-- DATA LISTING follows --

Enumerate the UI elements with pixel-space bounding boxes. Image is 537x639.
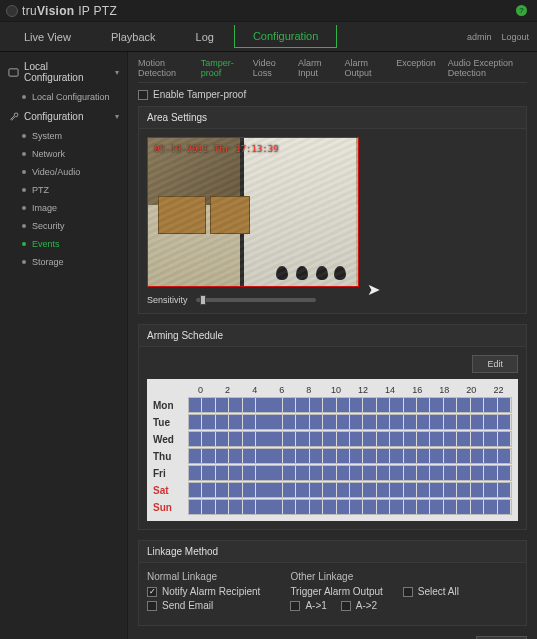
subtab-alarm-output[interactable]: Alarm Output: [345, 58, 385, 78]
other-linkage-title: Other Linkage: [290, 571, 459, 582]
user-box: admin Logout: [467, 22, 537, 51]
day-row[interactable]: [188, 499, 512, 515]
a2-label: A->2: [356, 600, 377, 611]
linkage-method-title: Linkage Method: [139, 541, 526, 563]
subtab-tamper-proof[interactable]: Tamper-proof: [201, 58, 241, 78]
subtab-audio-exception[interactable]: Audio Exception Detection: [448, 58, 527, 78]
arming-schedule-panel: Arming Schedule Edit 0 2 4 6 8 10 12: [138, 324, 527, 530]
notify-alarm-checkbox[interactable]: [147, 587, 157, 597]
day-row[interactable]: [188, 414, 512, 430]
top-nav: Live View Playback Log Configuration adm…: [0, 22, 537, 52]
sidebar-item-label: Storage: [32, 257, 64, 267]
edit-schedule-button[interactable]: Edit: [472, 355, 518, 373]
sidebar-item-label: Local Configuration: [32, 92, 110, 102]
enable-tamper-checkbox[interactable]: [138, 90, 148, 100]
area-settings-panel: Area Settings 05-19-2011 Thr 17:13:39 Se…: [138, 106, 527, 314]
hour-label: 6: [268, 385, 295, 395]
sidebar-item-video-audio[interactable]: Video/Audio: [22, 163, 127, 181]
sidebar-item-storage[interactable]: Storage: [22, 253, 127, 271]
hour-label: 16: [404, 385, 431, 395]
brand-bold: Vision: [37, 4, 75, 18]
enable-tamper-label: Enable Tamper-proof: [153, 89, 246, 100]
preview-timestamp: 05-19-2011 Thr 17:13:39: [154, 144, 279, 154]
select-all-checkbox[interactable]: [403, 587, 413, 597]
a2-checkbox[interactable]: [341, 601, 351, 611]
enable-tamper-row[interactable]: Enable Tamper-proof: [138, 89, 527, 100]
sidebar-group-configuration[interactable]: Configuration ▾: [0, 106, 127, 127]
day-label-mon: Mon: [153, 397, 187, 413]
hour-label: 10: [322, 385, 349, 395]
send-email-label: Send Email: [162, 600, 213, 611]
sidebar-item-label: Video/Audio: [32, 167, 80, 177]
hour-label: 20: [458, 385, 485, 395]
notify-alarm-label: Notify Alarm Recipient: [162, 586, 260, 597]
day-row[interactable]: [188, 465, 512, 481]
hour-label: 14: [377, 385, 404, 395]
subtab-video-loss[interactable]: Video Loss: [253, 58, 286, 78]
opt-notify-alarm[interactable]: Notify Alarm Recipient: [147, 586, 260, 597]
tab-log[interactable]: Log: [176, 22, 234, 51]
sidebar-group-local[interactable]: Local Configuration ▾: [0, 56, 127, 88]
opt-send-email[interactable]: Send Email: [147, 600, 260, 611]
day-label-thu: Thu: [153, 448, 187, 464]
subtab-exception[interactable]: Exception: [396, 58, 436, 78]
subtab-motion-detection[interactable]: Motion Detection: [138, 58, 189, 78]
trigger-alarm-output-label: Trigger Alarm Output: [290, 586, 382, 597]
schedule-grid[interactable]: 0 2 4 6 8 10 12 14 16 18 20 22: [147, 379, 518, 521]
day-row[interactable]: [188, 482, 512, 498]
hour-label: 8: [295, 385, 322, 395]
subtab-alarm-input[interactable]: Alarm Input: [298, 58, 333, 78]
tab-live-view[interactable]: Live View: [4, 22, 91, 51]
other-linkage-col: Other Linkage Trigger Alarm Output Selec…: [290, 571, 459, 617]
hour-label: 12: [350, 385, 377, 395]
tab-playback[interactable]: Playback: [91, 22, 176, 51]
sensitivity-thumb[interactable]: [200, 295, 206, 305]
main-pane: Motion Detection Tamper-proof Video Loss…: [128, 52, 537, 639]
brand-suffix: IP PTZ: [75, 4, 118, 18]
send-email-checkbox[interactable]: [147, 601, 157, 611]
a1-checkbox[interactable]: [290, 601, 300, 611]
sidebar-item-label: Events: [32, 239, 60, 249]
day-label-sat: Sat: [153, 482, 187, 498]
current-user[interactable]: admin: [467, 32, 492, 42]
day-row[interactable]: [188, 397, 512, 413]
help-icon[interactable]: ?: [516, 5, 527, 16]
arming-schedule-title: Arming Schedule: [139, 325, 526, 347]
area-settings-title: Area Settings: [139, 107, 526, 129]
svg-rect-0: [9, 68, 18, 75]
hour-label: 0: [187, 385, 214, 395]
sidebar-item-image[interactable]: Image: [22, 199, 127, 217]
opt-a2[interactable]: A->2: [341, 600, 377, 611]
hour-label: 22: [485, 385, 512, 395]
chevron-down-icon: ▾: [115, 112, 119, 121]
video-preview[interactable]: 05-19-2011 Thr 17:13:39: [147, 137, 359, 287]
sidebar-item-system[interactable]: System: [22, 127, 127, 145]
opt-a1[interactable]: A->1: [290, 600, 326, 611]
day-label-sun: Sun: [153, 499, 187, 515]
day-label-fri: Fri: [153, 465, 187, 481]
event-subtabs: Motion Detection Tamper-proof Video Loss…: [138, 58, 527, 83]
sidebar-item-ptz[interactable]: PTZ: [22, 181, 127, 199]
logout-link[interactable]: Logout: [501, 32, 529, 42]
chevron-down-icon: ▾: [115, 68, 119, 77]
hour-label: 18: [431, 385, 458, 395]
sidebar-item-label: PTZ: [32, 185, 49, 195]
hour-label: 4: [241, 385, 268, 395]
sidebar-item-security[interactable]: Security: [22, 217, 127, 235]
sensitivity-slider[interactable]: [196, 298, 316, 302]
hour-label: 2: [214, 385, 241, 395]
a1-label: A->1: [305, 600, 326, 611]
brand-prefix: tru: [22, 4, 37, 18]
linkage-method-panel: Linkage Method Normal Linkage Notify Ala…: [138, 540, 527, 626]
sidebar-item-local-config[interactable]: Local Configuration: [22, 88, 127, 106]
normal-linkage-title: Normal Linkage: [147, 571, 260, 582]
day-row[interactable]: [188, 431, 512, 447]
sidebar-group-configuration-label: Configuration: [24, 111, 83, 122]
sidebar-item-network[interactable]: Network: [22, 145, 127, 163]
tab-configuration[interactable]: Configuration: [234, 25, 337, 48]
sidebar-item-label: System: [32, 131, 62, 141]
day-row[interactable]: [188, 448, 512, 464]
sidebar-item-events[interactable]: Events: [22, 235, 127, 253]
brand-icon: [6, 5, 18, 17]
sensitivity-label: Sensitivity: [147, 295, 188, 305]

-- DATA LISTING concluded --

*TASK STATEMENT:* From the first line to the last, retype the material exactly and exclude the pictures.

*RESPONSE TO THIS EXERCISE:*
Enumerate the UI elements with pixel-space bounding boxes. Image is 537x639.
subtab-alarm-output[interactable]: Alarm Output: [345, 58, 385, 78]
other-linkage-title: Other Linkage: [290, 571, 459, 582]
user-box: admin Logout: [467, 22, 537, 51]
day-row[interactable]: [188, 499, 512, 515]
a2-label: A->2: [356, 600, 377, 611]
linkage-method-title: Linkage Method: [139, 541, 526, 563]
subtab-tamper-proof[interactable]: Tamper-proof: [201, 58, 241, 78]
subtab-audio-exception[interactable]: Audio Exception Detection: [448, 58, 527, 78]
arming-schedule-panel: Arming Schedule Edit 0 2 4 6 8 10 12: [138, 324, 527, 530]
notify-alarm-checkbox[interactable]: [147, 587, 157, 597]
day-row[interactable]: [188, 414, 512, 430]
top-nav: Live View Playback Log Configuration adm…: [0, 22, 537, 52]
sidebar-item-label: Storage: [32, 257, 64, 267]
edit-schedule-button[interactable]: Edit: [472, 355, 518, 373]
sidebar-item-label: Local Configuration: [32, 92, 110, 102]
enable-tamper-checkbox[interactable]: [138, 90, 148, 100]
area-settings-panel: Area Settings 05-19-2011 Thr 17:13:39 Se…: [138, 106, 527, 314]
hour-label: 6: [268, 385, 295, 395]
sidebar-item-video-audio[interactable]: Video/Audio: [22, 163, 127, 181]
sidebar-item-storage[interactable]: Storage: [22, 253, 127, 271]
hour-label: 16: [404, 385, 431, 395]
brand-bold: Vision: [37, 4, 75, 18]
enable-tamper-label: Enable Tamper-proof: [153, 89, 246, 100]
preview-timestamp: 05-19-2011 Thr 17:13:39: [154, 144, 279, 154]
select-all-checkbox[interactable]: [403, 587, 413, 597]
a2-checkbox[interactable]: [341, 601, 351, 611]
enable-tamper-row[interactable]: Enable Tamper-proof: [138, 89, 527, 100]
sidebar-group-configuration[interactable]: Configuration ▾: [0, 106, 127, 127]
day-label-mon: Mon: [153, 397, 187, 413]
hour-label: 10: [322, 385, 349, 395]
send-email-label: Send Email: [162, 600, 213, 611]
sidebar-item-label: Video/Audio: [32, 167, 80, 177]
hour-label: 20: [458, 385, 485, 395]
notify-alarm-label: Notify Alarm Recipient: [162, 586, 260, 597]
day-row[interactable]: [188, 465, 512, 481]
hour-label: 14: [377, 385, 404, 395]
subtab-video-loss[interactable]: Video Loss: [253, 58, 286, 78]
opt-notify-alarm[interactable]: Notify Alarm Recipient: [147, 586, 260, 597]
tab-log[interactable]: Log: [176, 22, 234, 51]
sidebar-group-local[interactable]: Local Configuration ▾: [0, 56, 127, 88]
opt-send-email[interactable]: Send Email: [147, 600, 260, 611]
day-label-thu: Thu: [153, 448, 187, 464]
subtab-exception[interactable]: Exception: [396, 58, 436, 78]
subtab-motion-detection[interactable]: Motion Detection: [138, 58, 189, 78]
trigger-alarm-output-label: Trigger Alarm Output: [290, 586, 382, 597]
schedule-grid[interactable]: 0 2 4 6 8 10 12 14 16 18 20 22: [147, 379, 518, 521]
day-row[interactable]: [188, 482, 512, 498]
hour-label: 8: [295, 385, 322, 395]
subtab-alarm-input[interactable]: Alarm Input: [298, 58, 333, 78]
tab-live-view[interactable]: Live View: [4, 22, 91, 51]
other-linkage-col: Other Linkage Trigger Alarm Output Selec…: [290, 571, 459, 617]
hour-label: 12: [350, 385, 377, 395]
tab-playback[interactable]: Playback: [91, 22, 176, 51]
sensitivity-thumb[interactable]: [200, 295, 206, 305]
main-pane: Motion Detection Tamper-proof Video Loss…: [128, 52, 537, 639]
brand-suffix: IP PTZ: [75, 4, 118, 18]
send-email-checkbox[interactable]: [147, 601, 157, 611]
a1-checkbox[interactable]: [290, 601, 300, 611]
sidebar-item-label: Events: [32, 239, 60, 249]
day-label-sat: Sat: [153, 482, 187, 498]
current-user[interactable]: admin: [467, 32, 492, 42]
day-row[interactable]: [188, 397, 512, 413]
help-icon[interactable]: ?: [516, 5, 527, 16]
arming-schedule-title: Arming Schedule: [139, 325, 526, 347]
area-settings-title: Area Settings: [139, 107, 526, 129]
svg-rect-0: [9, 68, 18, 75]
hour-label: 0: [187, 385, 214, 395]
sidebar-item-image[interactable]: Image: [22, 199, 127, 217]
opt-a2[interactable]: A->2: [341, 600, 377, 611]
hour-label: 22: [485, 385, 512, 395]
chevron-down-icon: ▾: [115, 112, 119, 121]
video-preview[interactable]: 05-19-2011 Thr 17:13:39: [147, 137, 359, 287]
sidebar-item-system[interactable]: System: [22, 127, 127, 145]
opt-a1[interactable]: A->1: [290, 600, 326, 611]
day-label-sun: Sun: [153, 499, 187, 515]
day-label-fri: Fri: [153, 465, 187, 481]
event-subtabs: Motion Detection Tamper-proof Video Loss…: [138, 58, 527, 83]
sidebar-item-ptz[interactable]: PTZ: [22, 181, 127, 199]
logout-link[interactable]: Logout: [501, 32, 529, 42]
chevron-down-icon: ▾: [115, 68, 119, 77]
hour-label: 18: [431, 385, 458, 395]
sidebar-item-label: PTZ: [32, 185, 49, 195]
hour-label: 4: [241, 385, 268, 395]
sidebar-item-security[interactable]: Security: [22, 217, 127, 235]
sensitivity-slider[interactable]: [196, 298, 316, 302]
hour-label: 2: [214, 385, 241, 395]
a1-label: A->1: [305, 600, 326, 611]
brand-prefix: tru: [22, 4, 37, 18]
linkage-method-panel: Linkage Method Normal Linkage Notify Ala…: [138, 540, 527, 626]
sidebar-item-local-config[interactable]: Local Configuration: [22, 88, 127, 106]
normal-linkage-title: Normal Linkage: [147, 571, 260, 582]
day-row[interactable]: [188, 431, 512, 447]
sidebar-group-configuration-label: Configuration: [24, 111, 83, 122]
sidebar-item-network[interactable]: Network: [22, 145, 127, 163]
tab-configuration[interactable]: Configuration: [234, 25, 337, 48]
sidebar-item-label: System: [32, 131, 62, 141]
day-row[interactable]: [188, 448, 512, 464]
sidebar-item-events[interactable]: Events: [22, 235, 127, 253]
brand-icon: [6, 5, 18, 17]
sensitivity-label: Sensitivity: [147, 295, 188, 305]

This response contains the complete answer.